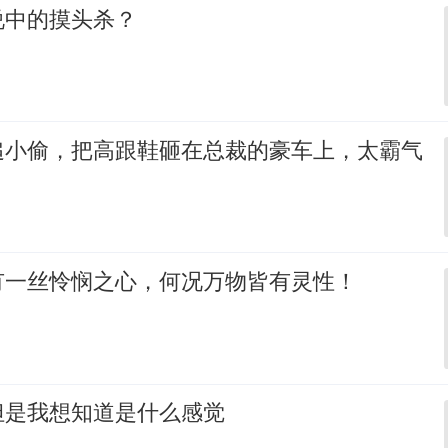
说中的摸头杀？
追小偷，把高跟鞋砸在总裁的豪车上，太霸气
有一丝怜悯之心，何况万物皆有灵性！
但是我想知道是什么感觉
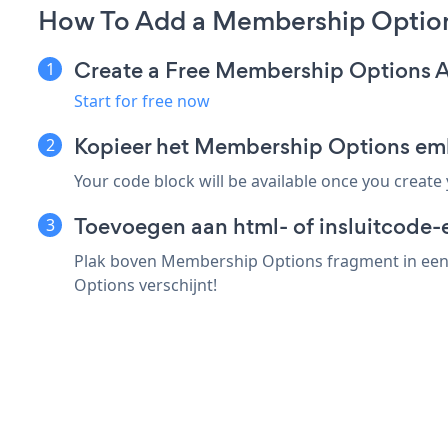
How To Add a Membership Option
Create a Free Membership Options 
Start for free now
Kopieer het Membership Options em
Your code block will be available once you create
Toevoegen aan html- of insluitcode-
Plak boven Membership Options fragment in een 
Options verschijnt!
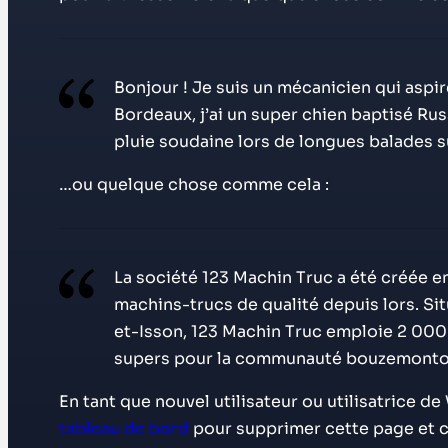
Bonjour ! Je suis un mécanicien qui aspire
Bordeaux, j’ai un super chien baptisé Russe
pluie soudaine lors de longues balades su
…ou quelque chose comme cela :
La société 123 Machin Truc a été créée en
machins-trucs de qualité depuis lors. 
et-Isson, 123 Machin Truc emploie 2 000
supers pour la communauté bouzemonto
En tant que nouvel utilisateur ou utilisatrice 
tableau de bord
pour supprimer cette page et c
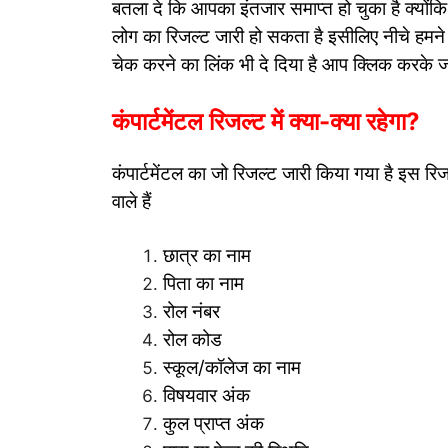
बतला दे कि आपका इंतजार समाप्त हो चुका है क्योंक
लोग का रिजल्ट जारी हो सकता है इसीलिए नीचे हमने 
चेक करने का लिंक भी दे दिया है आप क्लिक करके
कंपार्टमेंटल रिजल्ट में क्या-क्या रहेगा?
कंपार्टमेंटल का जो रिजल्ट जारी किया गया है इस रि
वाले हैं
छात्र का नाम
पिता का नाम
रोल नंबर
रोल कोड
स्कूल/कॉलेज का नाम
विषयवार अंक
कुल प्राप्त अंक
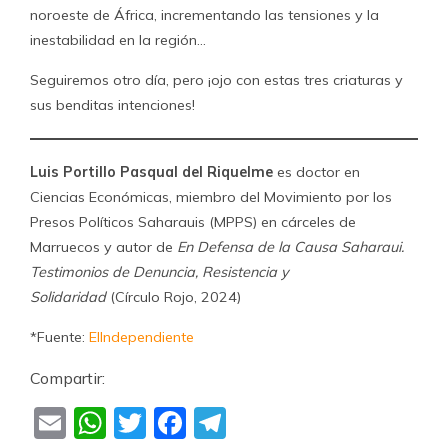
noroeste de África, incrementando las tensiones y la
inestabilidad en la región…
Seguiremos otro día, pero ¡ojo con estas tres criaturas y
sus benditas intenciones!
Luis Portillo Pasqual del Riquelme
es doctor en
Ciencias Económicas, miembro del Movimiento por los
Presos Políticos Saharauis (MPPS) en cárceles de
Marruecos y autor de
En Defensa de la Causa Saharaui.
Testimonios de Denuncia, Resistencia y
Solidaridad
(Círculo Rojo, 2024)
*Fuente:
ElIndependiente
Compartir:
Email
WhatsApp
Twitter
Facebook
Telegram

+===+

Go over the listing above and return each line with "lors".

pluie soudaine lors de longues balades su
machins-trucs de qualité depuis lors. 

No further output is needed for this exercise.